Clarissa’s story had more surprises for me as I continued to trace her in the workhouse and registry records. Still living in the locality, in 1853 she married John Drake, whom I suspect is a distant relative of mine. The Drake family was a large one, and John was from the parish of Hingham, just west of Wicklewood but still within the Forehoe Union area. In their marriage certificate we finally learn that Clarissa’s father was a John Burton, but having both her parents’ names has still not helped to identify her securely.
James died in 1855, leaving Clarissa to enter Heckingham workhouse again in January of the same year (the chronology is fuzzy here – his death was in the same quarter). In February 1855 Clarissa, aged 36, using the name Burton and presenting herself as a spinster, married 61-year-old George Rudledge, a widowed wheelwright who had been an inmate of the Wicklewood workhouse in 1851.
At this point I wondered whether this was an attempt by the Forehoe Guardians to solve two problems in one: did they offer Clarissa and George a financial incentive to settle down together in the hope that they might manage without further Union support? Was it an offer they could not refuse? And were the Guardians complicit in enabling her to give an inaccurate name? (There was no explicit prohibition against a widow remarrying, but the haste might have caused some comments.) If so, it soon backfired: George was dead within the year and is buried in Wicklewood churchyard.

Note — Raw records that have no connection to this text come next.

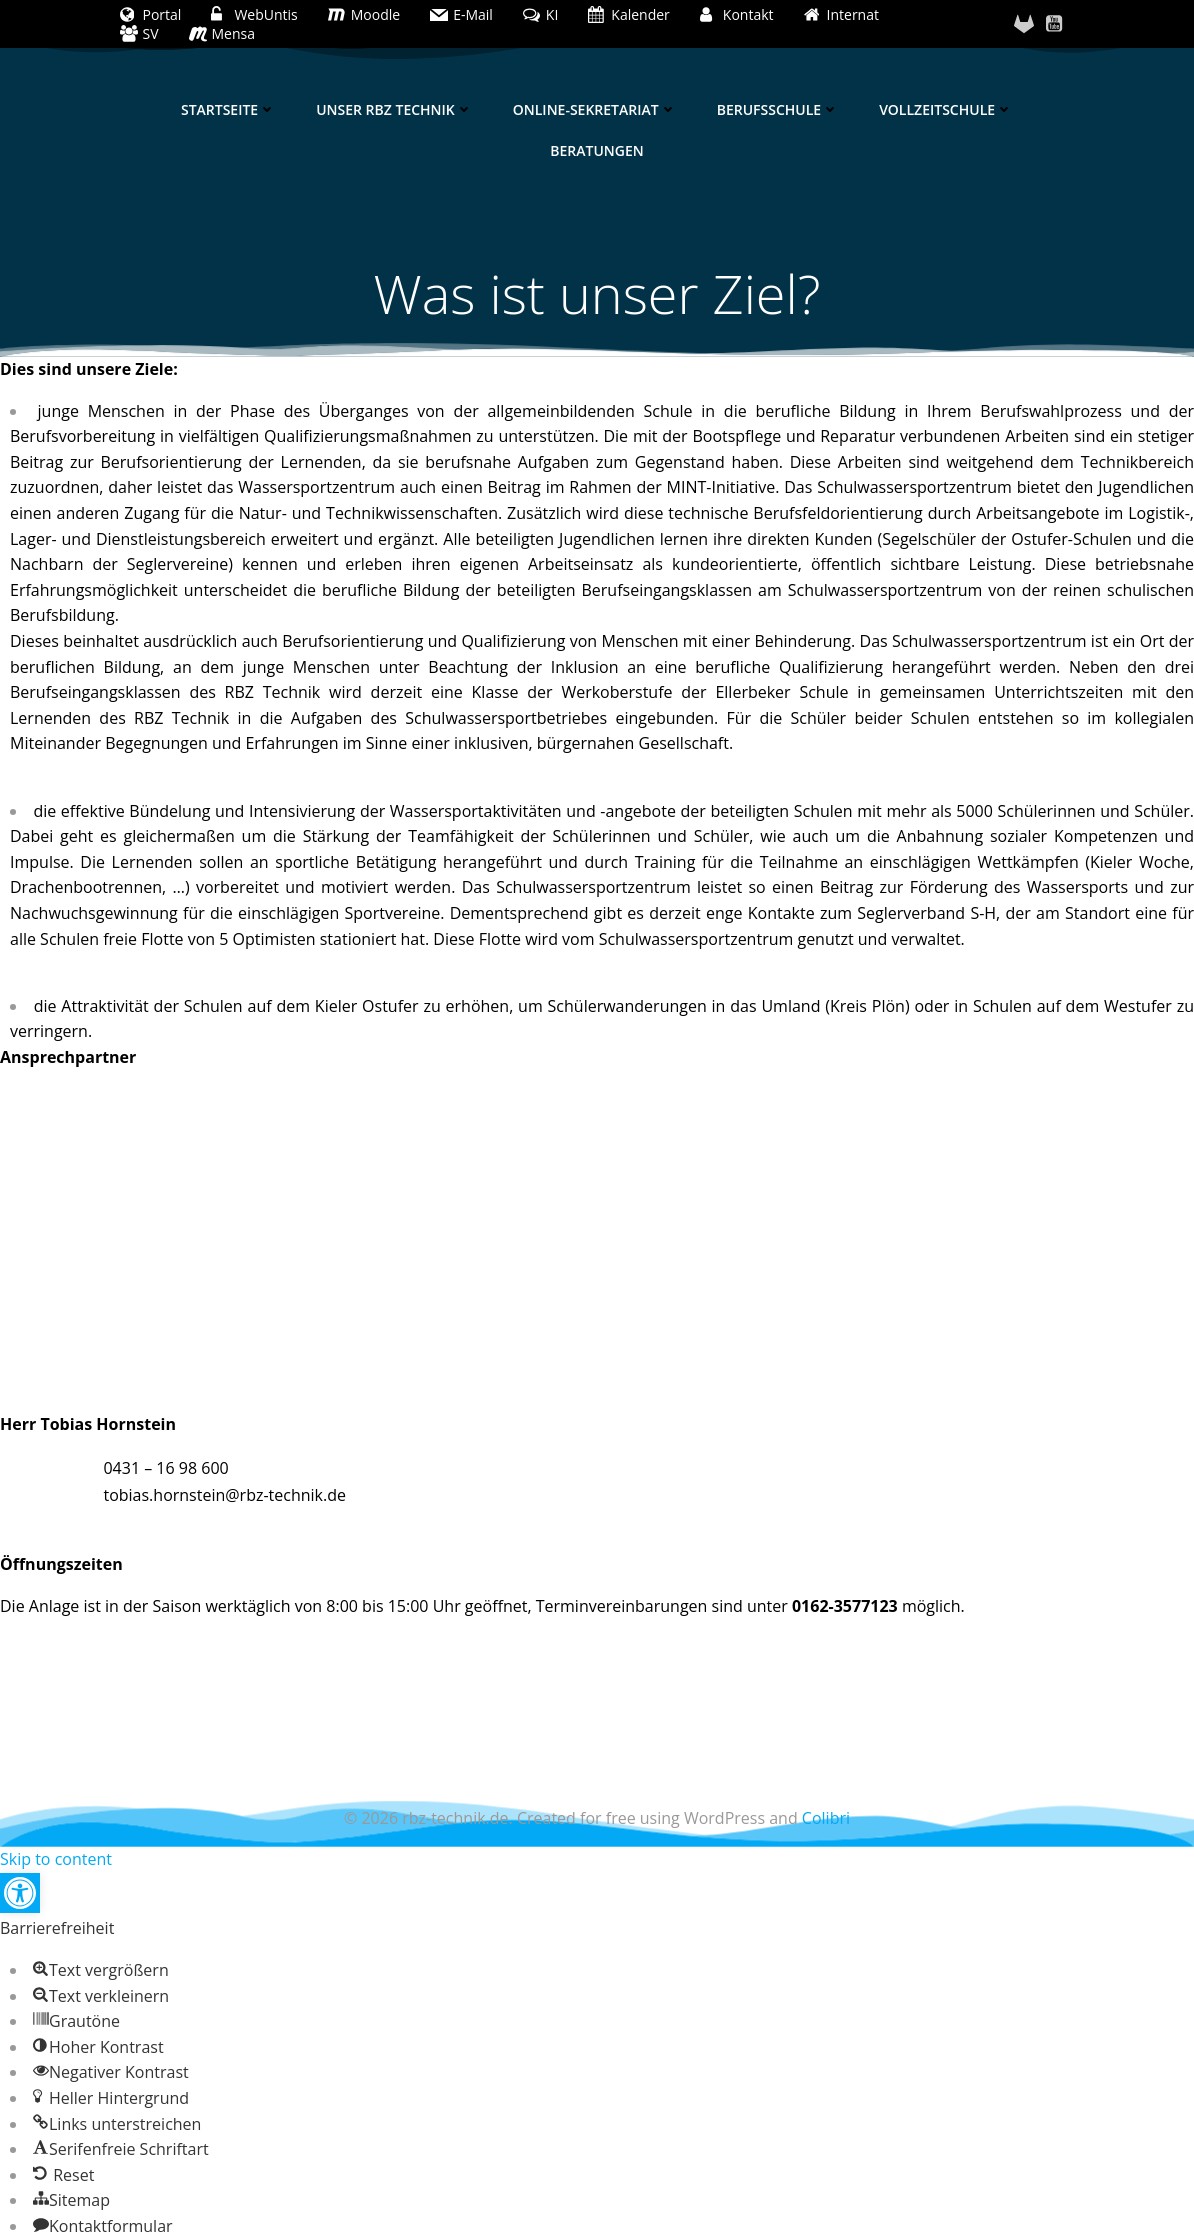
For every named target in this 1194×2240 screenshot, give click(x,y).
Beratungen (596, 150)
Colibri (826, 1818)
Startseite (228, 109)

Undeterred or perhaps by this time desperate, Clarissa (or the Guardians) had one more try at finding her a husband. In August 1857 Clara [sic] Rudledge, ‘widow of full age’, daughter of John Burton, married John Bartram, possibly five years her senior, a widowed weaver from Damgate, Wymondham. Misfortune struck again however: he died in 1860, and she returned to Heckingham workhouse for 6 months until February 1861.
This is where the trail goes cold. I searched for recorded deaths of a Clarissa or Clara Bartram and found just two: in London in 1863 or Liverpool in 1880.
Had she moved on? At the age of 42 Clarissa was thrice-widowed (or twice if the Drake marriage is not hers), had had at least one child outside marriage (whose fate is unknown), and may finally have run out of options in the Forehoe locality, where by now she surely had a reputation and may even have been suspected of having a hand in her husbands’ deaths. Whilst the Guardians had a legal duty to help the destitute, we have already seen that they were less than sympathetic to ‘bad characters’. Through writing this post I have wondered how much agency she really had as she went from one marriage to the next.
Clarissa is an unusually well-documented woman, but for all the wrong reasons, and I cannot help thinking how her early experiences in the workhouse shaped the rest of her life. Was she the ‘bad character’ she is written up as? Or was she just one of the mass of young, poor women caught up in the economic uncertainties of rural life in the early 19th-century, and forced to find any means to make a living? Their stories litter the record books (and, I find, this blog!) and deserve to be investigated beyond the bald statements on the archival pages.